Requirement: Copying exactly, give the lines in the material below from the one with "Privacy Policy" to the one with "All Rights Reserved.", ends included, and nothing besides.
::::::
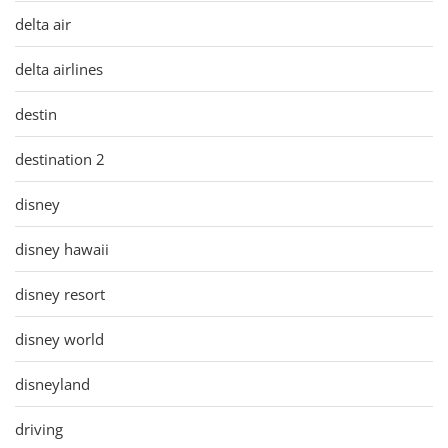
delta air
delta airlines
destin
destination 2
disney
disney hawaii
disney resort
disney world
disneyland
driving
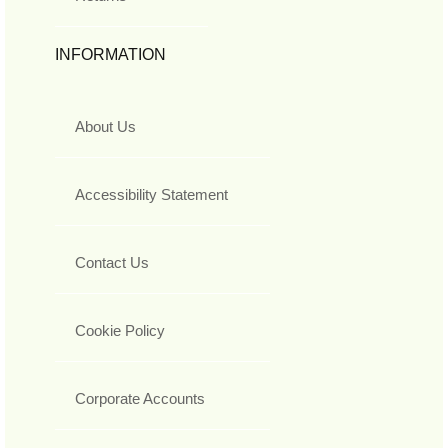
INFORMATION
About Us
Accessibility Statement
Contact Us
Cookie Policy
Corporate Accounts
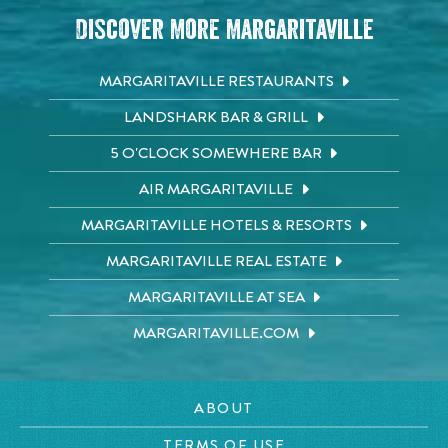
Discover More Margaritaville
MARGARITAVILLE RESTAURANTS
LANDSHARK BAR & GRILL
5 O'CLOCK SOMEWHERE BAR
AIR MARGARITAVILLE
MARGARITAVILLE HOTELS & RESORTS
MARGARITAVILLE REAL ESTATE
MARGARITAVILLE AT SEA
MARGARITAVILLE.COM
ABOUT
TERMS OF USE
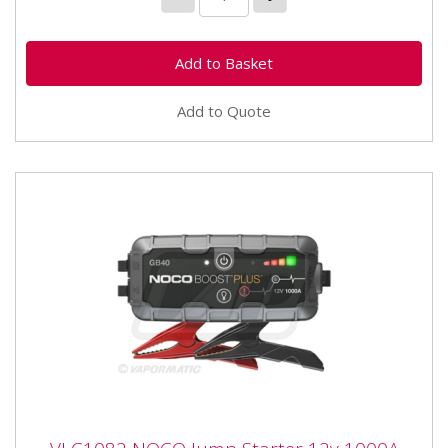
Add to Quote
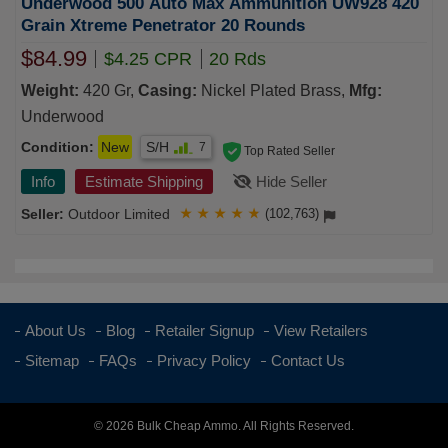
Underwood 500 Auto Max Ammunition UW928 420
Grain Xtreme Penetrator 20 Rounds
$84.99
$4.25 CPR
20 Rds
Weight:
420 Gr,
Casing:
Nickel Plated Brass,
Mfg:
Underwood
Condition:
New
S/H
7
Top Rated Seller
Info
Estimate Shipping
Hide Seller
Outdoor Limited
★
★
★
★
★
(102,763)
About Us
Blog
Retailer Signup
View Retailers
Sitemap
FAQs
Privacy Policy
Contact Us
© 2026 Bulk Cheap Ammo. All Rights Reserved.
::::::
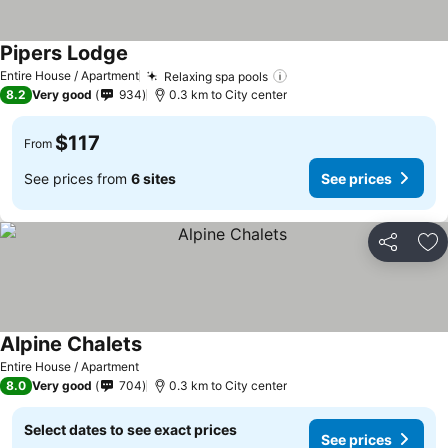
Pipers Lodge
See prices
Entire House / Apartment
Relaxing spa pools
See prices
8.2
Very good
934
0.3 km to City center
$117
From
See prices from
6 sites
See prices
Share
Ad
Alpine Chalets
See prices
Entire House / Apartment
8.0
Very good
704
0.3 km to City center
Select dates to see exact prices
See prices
::::::
Output of the task:
Privacy Policy
Contact Us
© 2026 Bulk Cheap Ammo. All Rights Reserved.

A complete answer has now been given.